### Supplied records

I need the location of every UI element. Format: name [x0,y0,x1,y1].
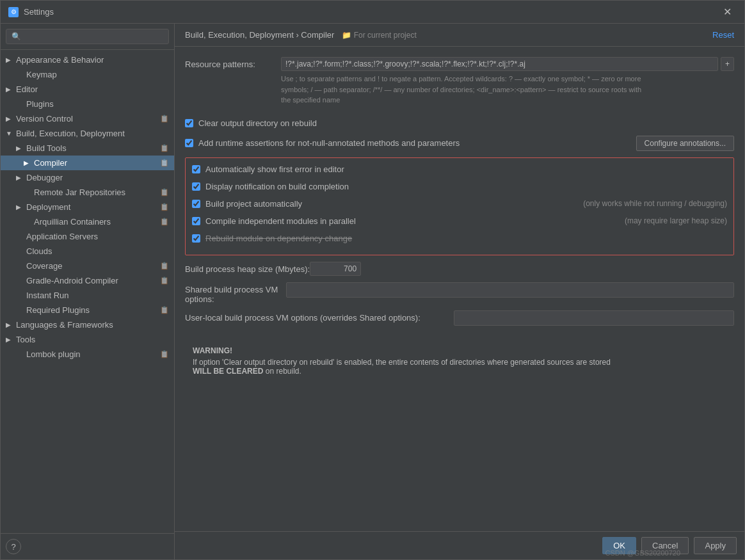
watermark: CSDN @GBS20200720 [605,549,680,557]
sidebar-item-debugger[interactable]: ▶ Debugger [1,170,174,185]
warning-title: WARNING! [193,346,726,355]
sidebar-item-compiler[interactable]: ▶ Compiler 📋 [1,156,174,170]
arrow-icon: ▶ [16,174,24,181]
breadcrumb: Build, Execution, Deployment › Compiler [185,30,334,40]
reset-button[interactable]: Reset [712,30,734,40]
display-notification-checkbox[interactable] [192,182,200,191]
nav-tree: ▶ Appearance & Behavior Keymap ▶ Editor … [1,50,174,533]
user-vm-row: User-local build process VM options (ove… [185,310,734,326]
sidebar-item-plugins[interactable]: Plugins [1,97,174,111]
resource-patterns-hint: Use ; to separate patterns and ! to nega… [281,74,734,106]
sidebar-item-tools[interactable]: ▶ Tools [1,332,174,347]
build-auto-checkbox[interactable] [192,200,200,208]
sidebar-item-languages[interactable]: ▶ Languages & Frameworks [1,317,174,332]
sidebar-item-deployment[interactable]: ▶ Deployment 📋 [1,200,174,214]
for-project-label: 📁 For current project [342,31,416,40]
copy-icon: 📋 [160,159,169,167]
project-icon: 📁 [342,31,353,40]
compile-parallel-row: Compile independent modules in parallel … [192,215,727,227]
auto-show-error-row: Automatically show first error in editor [192,163,727,175]
sidebar-item-remote-jar[interactable]: Remote Jar Repositories 📋 [1,185,174,200]
apply-button[interactable]: Apply [694,537,737,554]
copy-icon: 📋 [160,203,169,211]
sidebar-bottom: ? [1,533,174,559]
app-icon: ⚙ [8,7,19,17]
arrow-icon: ▶ [16,204,24,211]
add-runtime-row: Add runtime assertions for not-null-anno… [185,134,734,152]
sidebar-item-keymap[interactable]: Keymap [1,67,174,82]
rebuild-module-label: Rebuild module on dependency change [205,234,727,243]
add-pattern-button[interactable]: + [721,57,734,71]
resource-patterns-input-row: + [281,57,734,71]
window-title: Settings [24,7,718,17]
arrow-icon: ▶ [6,86,13,93]
shared-vm-input[interactable] [286,282,734,298]
sidebar-item-build-tools[interactable]: ▶ Build Tools 📋 [1,141,174,156]
user-vm-input[interactable] [454,310,734,326]
resource-patterns-field: + Use ; to separate patterns and ! to ne… [281,57,734,106]
heap-size-label: Build process heap size (Mbytes): [185,262,310,274]
sidebar-item-build-exec[interactable]: ▼ Build, Execution, Deployment [1,126,174,141]
resource-patterns-row: Resource patterns: + Use ; to separate p… [185,57,734,106]
warning-text: If option 'Clear output directory on reb… [193,358,726,376]
sidebar: ▶ Appearance & Behavior Keymap ▶ Editor … [1,24,175,559]
arrow-icon: ▶ [6,321,13,328]
user-vm-label: User-local build process VM options (ove… [185,310,454,323]
sidebar-item-editor[interactable]: ▶ Editor [1,82,174,97]
rebuild-module-checkbox[interactable] [192,234,200,243]
shared-vm-label: Shared build process VM options: [185,282,286,304]
arrow-icon: ▶ [24,159,31,166]
compile-parallel-note: (may require larger heap size) [625,216,727,225]
sidebar-item-appearance[interactable]: ▶ Appearance & Behavior [1,52,174,67]
arrow-icon: ▼ [6,130,13,137]
display-notification-label: Display notification on build completion [205,182,727,191]
right-panel: Build, Execution, Deployment › Compiler … [175,24,744,559]
arrow-icon: ▶ [6,115,13,122]
clear-output-label: Clear output directory on rebuild [198,118,734,128]
copy-icon: 📋 [160,350,169,358]
compile-parallel-label: Compile independent modules in parallel [205,216,614,226]
arrow-icon: ▶ [16,145,24,152]
rebuild-module-row: Rebuild module on dependency change [192,232,727,244]
resource-patterns-input[interactable] [281,57,718,71]
panel-header: Build, Execution, Deployment › Compiler … [175,24,744,47]
configure-annotations-button[interactable]: Configure annotations... [636,136,734,151]
search-box [1,24,174,50]
main-content: ▶ Appearance & Behavior Keymap ▶ Editor … [1,24,744,559]
sidebar-item-lombok[interactable]: Lombok plugin 📋 [1,347,174,362]
warning-section: WARNING! If option 'Clear output directo… [185,339,734,383]
search-input[interactable] [6,29,169,44]
sidebar-item-required-plugins[interactable]: Required Plugins 📋 [1,303,174,317]
sidebar-item-arquillian[interactable]: Arquillian Containers 📋 [1,214,174,229]
build-auto-note: (only works while not running / debuggin… [583,199,727,208]
heap-size-input[interactable] [310,262,361,276]
sidebar-item-app-servers[interactable]: Application Servers [1,229,174,244]
copy-icon: 📋 [160,115,169,123]
clear-output-checkbox[interactable] [185,119,193,127]
arrow-icon: ▶ [6,56,13,63]
sidebar-item-gradle-android[interactable]: Gradle-Android Compiler 📋 [1,273,174,288]
add-runtime-checkbox[interactable] [185,139,193,147]
copy-icon: 📋 [160,306,169,314]
compile-parallel-checkbox[interactable] [192,217,200,225]
auto-show-error-checkbox[interactable] [192,165,200,173]
copy-icon: 📋 [160,262,169,270]
sidebar-item-instant-run[interactable]: Instant Run [1,288,174,303]
copy-icon: 📋 [160,276,169,285]
sidebar-item-coverage[interactable]: Coverage 📋 [1,259,174,273]
panel-footer: OK Cancel Apply CSDN @GBS20200720 [175,531,744,559]
highlighted-section: Automatically show first error in editor… [185,157,734,255]
display-notification-row: Display notification on build completion [192,180,727,193]
copy-icon: 📋 [160,188,169,196]
title-bar: ⚙ Settings ✕ [1,1,744,24]
sidebar-item-version-control[interactable]: ▶ Version Control 📋 [1,111,174,126]
clear-output-row: Clear output directory on rebuild [185,117,734,129]
help-button[interactable]: ? [6,539,21,554]
copy-icon: 📋 [160,144,169,152]
heap-size-row: Build process heap size (Mbytes): [185,262,734,276]
add-runtime-label: Add runtime assertions for not-null-anno… [198,138,629,148]
settings-window: ⚙ Settings ✕ ▶ Appearance & Behavior Key… [0,0,745,560]
panel-content: Resource patterns: + Use ; to separate p… [175,47,744,531]
close-button[interactable]: ✕ [718,3,737,20]
sidebar-item-clouds[interactable]: Clouds [1,244,174,259]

### What is needed
Could the data be reproduced exactly, with the pictures omitted?

### Task solution
I need the location of every UI element. Format: name [x0,y0,x1,y1].
watermark: CSDN @GBS20200720 [605,549,680,557]
sidebar-item-debugger[interactable]: ▶ Debugger [1,170,174,185]
warning-title: WARNING! [193,346,726,355]
sidebar-item-compiler[interactable]: ▶ Compiler 📋 [1,156,174,170]
arrow-icon: ▶ [16,174,24,181]
breadcrumb: Build, Execution, Deployment › Compiler [185,30,334,40]
reset-button[interactable]: Reset [712,30,734,40]
display-notification-checkbox[interactable] [192,182,200,191]
nav-tree: ▶ Appearance & Behavior Keymap ▶ Editor … [1,50,174,533]
user-vm-row: User-local build process VM options (ove… [185,310,734,326]
sidebar-item-plugins[interactable]: Plugins [1,97,174,111]
resource-patterns-hint: Use ; to separate patterns and ! to nega… [281,74,734,106]
sidebar-item-tools[interactable]: ▶ Tools [1,332,174,347]
build-auto-checkbox[interactable] [192,200,200,208]
sidebar-item-languages[interactable]: ▶ Languages & Frameworks [1,317,174,332]
sidebar-item-deployment[interactable]: ▶ Deployment 📋 [1,200,174,214]
for-project-label: 📁 For current project [342,31,416,40]
copy-icon: 📋 [160,159,169,167]
project-icon: 📁 [342,31,353,40]
compile-parallel-row: Compile independent modules in parallel … [192,215,727,227]
auto-show-error-row: Automatically show first error in editor [192,163,727,175]
sidebar-item-remote-jar[interactable]: Remote Jar Repositories 📋 [1,185,174,200]
apply-button[interactable]: Apply [694,537,737,554]
copy-icon: 📋 [160,203,169,211]
sidebar-bottom: ? [1,533,174,559]
app-icon: ⚙ [8,7,19,17]
arrow-icon: ▶ [16,204,24,211]
add-runtime-row: Add runtime assertions for not-null-anno… [185,134,734,152]
sidebar-item-keymap[interactable]: Keymap [1,67,174,82]
rebuild-module-label: Rebuild module on dependency change [205,234,727,243]
add-pattern-button[interactable]: + [721,57,734,71]
resource-patterns-input-row: + [281,57,734,71]
window-title: Settings [24,7,718,17]
arrow-icon: ▶ [6,86,13,93]
shared-vm-input[interactable] [286,282,734,298]
sidebar-item-build-tools[interactable]: ▶ Build Tools 📋 [1,141,174,156]
user-vm-input[interactable] [454,310,734,326]
resource-patterns-field: + Use ; to separate patterns and ! to ne… [281,57,734,106]
heap-size-label: Build process heap size (Mbytes): [185,262,310,274]
sidebar-item-build-exec[interactable]: ▼ Build, Execution, Deployment [1,126,174,141]
resource-patterns-row: Resource patterns: + Use ; to separate p… [185,57,734,106]
warning-text: If option 'Clear output directory on reb… [193,358,726,376]
sidebar: ▶ Appearance & Behavior Keymap ▶ Editor … [1,24,175,559]
arrow-icon: ▶ [6,321,13,328]
user-vm-label: User-local build process VM options (ove… [185,310,454,323]
sidebar-item-editor[interactable]: ▶ Editor [1,82,174,97]
rebuild-module-checkbox[interactable] [192,234,200,243]
shared-vm-label: Shared build process VM options: [185,282,286,304]
arrow-icon: ▶ [24,159,31,166]
compile-parallel-note: (may require larger heap size) [625,216,727,225]
sidebar-item-appearance[interactable]: ▶ Appearance & Behavior [1,52,174,67]
arrow-icon: ▼ [6,130,13,137]
display-notification-label: Display notification on build completion [205,182,727,191]
right-panel: Build, Execution, Deployment › Compiler … [175,24,744,559]
arrow-icon: ▶ [6,115,13,122]
clear-output-label: Clear output directory on rebuild [198,118,734,128]
copy-icon: 📋 [160,350,169,358]
compile-parallel-label: Compile independent modules in parallel [205,216,614,226]
arrow-icon: ▶ [16,145,24,152]
rebuild-module-row: Rebuild module on dependency change [192,232,727,244]
resource-patterns-input[interactable] [281,57,718,71]
panel-header: Build, Execution, Deployment › Compiler … [175,24,744,47]
configure-annotations-button[interactable]: Configure annotations... [636,136,734,151]
search-box [1,24,174,50]
main-content: ▶ Appearance & Behavior Keymap ▶ Editor … [1,24,744,559]
sidebar-item-lombok[interactable]: Lombok plugin 📋 [1,347,174,362]
warning-section: WARNING! If option 'Clear output directo… [185,339,734,383]
search-input[interactable] [6,29,169,44]
sidebar-item-required-plugins[interactable]: Required Plugins 📋 [1,303,174,317]
sidebar-item-arquillian[interactable]: Arquillian Containers 📋 [1,214,174,229]
build-auto-note: (only works while not running / debuggin… [583,199,727,208]
heap-size-input[interactable] [310,262,361,276]
sidebar-item-app-servers[interactable]: Application Servers [1,229,174,244]
copy-icon: 📋 [160,115,169,123]
clear-output-checkbox[interactable] [185,119,193,127]
arrow-icon: ▶ [6,56,13,63]
sidebar-item-gradle-android[interactable]: Gradle-Android Compiler 📋 [1,273,174,288]
add-runtime-checkbox[interactable] [185,139,193,147]
copy-icon: 📋 [160,306,169,314]
compile-parallel-checkbox[interactable] [192,217,200,225]
auto-show-error-checkbox[interactable] [192,165,200,173]
copy-icon: 📋 [160,262,169,270]
sidebar-item-instant-run[interactable]: Instant Run [1,288,174,303]
copy-icon: 📋 [160,276,169,285]
sidebar-item-coverage[interactable]: Coverage 📋 [1,259,174,273]
panel-footer: OK Cancel Apply CSDN @GBS20200720 [175,531,744,559]
highlighted-section: Automatically show first error in editor… [185,157,734,255]
display-notification-row: Display notification on build completion [192,180,727,193]
copy-icon: 📋 [160,188,169,196]
title-bar: ⚙ Settings ✕ [1,1,744,24]
sidebar-item-version-control[interactable]: ▶ Version Control 📋 [1,111,174,126]
clear-output-row: Clear output directory on rebuild [185,117,734,129]
help-button[interactable]: ? [6,539,21,554]
copy-icon: 📋 [160,144,169,152]
heap-size-row: Build process heap size (Mbytes): [185,262,734,276]
add-runtime-label: Add runtime assertions for not-null-anno… [198,138,629,148]
settings-window: ⚙ Settings ✕ ▶ Appearance & Behavior Key… [0,0,745,560]
panel-content: Resource patterns: + Use ; to separate p… [175,47,744,531]
close-button[interactable]: ✕ [718,3,737,20]
sidebar-item-clouds[interactable]: Clouds [1,244,174,259]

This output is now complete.